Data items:
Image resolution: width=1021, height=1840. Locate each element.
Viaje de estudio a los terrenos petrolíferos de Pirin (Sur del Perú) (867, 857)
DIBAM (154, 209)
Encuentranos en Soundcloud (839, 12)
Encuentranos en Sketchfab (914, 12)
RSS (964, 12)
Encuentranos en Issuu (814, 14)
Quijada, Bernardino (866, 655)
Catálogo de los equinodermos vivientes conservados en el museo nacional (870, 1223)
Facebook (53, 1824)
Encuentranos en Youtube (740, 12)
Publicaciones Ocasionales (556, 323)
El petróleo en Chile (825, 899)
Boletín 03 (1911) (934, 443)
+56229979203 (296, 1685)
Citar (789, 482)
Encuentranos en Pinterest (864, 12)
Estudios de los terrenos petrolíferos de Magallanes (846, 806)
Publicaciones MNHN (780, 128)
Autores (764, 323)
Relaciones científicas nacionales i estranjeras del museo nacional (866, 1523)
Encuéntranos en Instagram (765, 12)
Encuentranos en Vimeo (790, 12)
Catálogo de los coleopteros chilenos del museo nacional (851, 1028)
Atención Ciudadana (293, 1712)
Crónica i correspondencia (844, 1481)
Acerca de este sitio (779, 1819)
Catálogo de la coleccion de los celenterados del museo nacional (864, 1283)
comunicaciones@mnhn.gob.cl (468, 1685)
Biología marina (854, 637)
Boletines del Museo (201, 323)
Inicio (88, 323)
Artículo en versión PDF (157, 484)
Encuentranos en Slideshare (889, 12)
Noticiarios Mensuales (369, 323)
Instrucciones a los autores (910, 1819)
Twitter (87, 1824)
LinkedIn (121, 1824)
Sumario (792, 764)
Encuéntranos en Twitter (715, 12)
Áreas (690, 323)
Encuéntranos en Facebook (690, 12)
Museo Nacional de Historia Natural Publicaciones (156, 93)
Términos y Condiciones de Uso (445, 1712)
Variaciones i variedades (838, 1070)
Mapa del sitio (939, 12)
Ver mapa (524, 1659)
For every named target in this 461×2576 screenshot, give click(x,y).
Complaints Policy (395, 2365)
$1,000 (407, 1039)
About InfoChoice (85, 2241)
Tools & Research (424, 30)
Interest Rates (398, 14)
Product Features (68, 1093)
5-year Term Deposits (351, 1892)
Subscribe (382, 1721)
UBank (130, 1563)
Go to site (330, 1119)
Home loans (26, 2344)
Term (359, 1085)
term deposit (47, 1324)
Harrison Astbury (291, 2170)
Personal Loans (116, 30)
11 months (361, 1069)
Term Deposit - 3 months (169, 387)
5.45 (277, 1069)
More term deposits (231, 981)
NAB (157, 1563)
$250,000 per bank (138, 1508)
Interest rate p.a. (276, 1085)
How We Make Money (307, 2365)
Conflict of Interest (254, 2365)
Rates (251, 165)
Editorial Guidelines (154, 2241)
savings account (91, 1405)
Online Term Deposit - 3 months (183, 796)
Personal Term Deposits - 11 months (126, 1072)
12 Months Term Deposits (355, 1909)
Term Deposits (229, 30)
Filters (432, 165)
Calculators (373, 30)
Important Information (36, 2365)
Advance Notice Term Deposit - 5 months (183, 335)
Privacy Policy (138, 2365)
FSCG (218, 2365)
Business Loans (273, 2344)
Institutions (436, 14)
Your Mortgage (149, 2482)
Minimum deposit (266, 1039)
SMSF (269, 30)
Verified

WORK TASK:
From the records above, extract every entry verbatim.

SOLUTION:
Image resolution: width=1021, height=1840. Locate each element.
Viaje de estudio a los terrenos petrolíferos de Pirin (Sur del Perú) (867, 857)
DIBAM (154, 209)
Encuentranos en Soundcloud (839, 12)
Encuentranos en Sketchfab (914, 12)
RSS (964, 12)
Encuentranos en Issuu (814, 14)
Quijada, Bernardino (866, 655)
Catálogo de los equinodermos vivientes conservados en el museo nacional (870, 1223)
Facebook (53, 1824)
Encuentranos en Youtube (740, 12)
Publicaciones Ocasionales (556, 323)
El petróleo en Chile (825, 899)
Boletín 03 (1911) (934, 443)
+56229979203 (296, 1685)
Citar (789, 482)
Encuentranos en Pinterest (864, 12)
Estudios de los terrenos petrolíferos de Magallanes (846, 806)
Publicaciones MNHN (780, 128)
Autores (764, 323)
Relaciones científicas nacionales i estranjeras del museo nacional (866, 1523)
Encuéntranos en Instagram (765, 12)
Encuentranos en Vimeo (790, 12)
Catálogo de los coleopteros chilenos del museo nacional (851, 1028)
Atención Ciudadana (293, 1712)
Crónica i correspondencia (844, 1481)
Acerca de este sitio (779, 1819)
Catálogo de la coleccion de los celenterados del museo nacional (864, 1283)
comunicaciones@mnhn.gob.cl (468, 1685)
Biología marina (854, 637)
Boletines del Museo (201, 323)
Inicio (88, 323)
Artículo en versión PDF (157, 484)
Encuentranos en Slideshare (889, 12)
Noticiarios Mensuales (369, 323)
Instrucciones a los autores (910, 1819)
Twitter (87, 1824)
LinkedIn (121, 1824)
Sumario (792, 764)
Encuéntranos en Twitter (715, 12)
Áreas (690, 323)
Encuéntranos en Facebook (690, 12)
Museo Nacional de Historia Natural Publicaciones (156, 93)
Términos y Condiciones de Uso (445, 1712)
Variaciones i variedades (838, 1070)
Mapa del sitio (939, 12)
Ver mapa (524, 1659)
For every named target in this 461×2576 screenshot, give click(x,y).
Complaints Policy (395, 2365)
$1,000 (407, 1039)
About InfoChoice (85, 2241)
Tools & Research (424, 30)
Interest Rates (398, 14)
Product Features (68, 1093)
5-year Term Deposits (351, 1892)
Subscribe (382, 1721)
UBank (130, 1563)
Go to site (330, 1119)
Home loans (26, 2344)
Term (359, 1085)
term deposit (47, 1324)
Harrison Astbury (291, 2170)
Personal Loans (116, 30)
11 months (361, 1069)
Term Deposit - 3 months (169, 387)
5.45 (277, 1069)
More term deposits (231, 981)
NAB (157, 1563)
$250,000 per bank (138, 1508)
Interest rate p.a. (276, 1085)
How We Make Money (307, 2365)
Conflict of Interest (254, 2365)
Rates (251, 165)
Editorial Guidelines (154, 2241)
savings account (91, 1405)
Online Term Deposit - 3 months (183, 796)
Personal Term Deposits - 11 months (126, 1072)
12 Months Term Deposits (355, 1909)
Term Deposits (229, 30)
Filters (432, 165)
Calculators (373, 30)
Important Information (36, 2365)
Advance Notice Term Deposit - 5 months (183, 335)
Privacy Policy (138, 2365)
FSCG (218, 2365)
Business Loans (273, 2344)
Institutions (436, 14)
Your Mortgage (149, 2482)
Minimum deposit (266, 1039)
SMSF (269, 30)
Verified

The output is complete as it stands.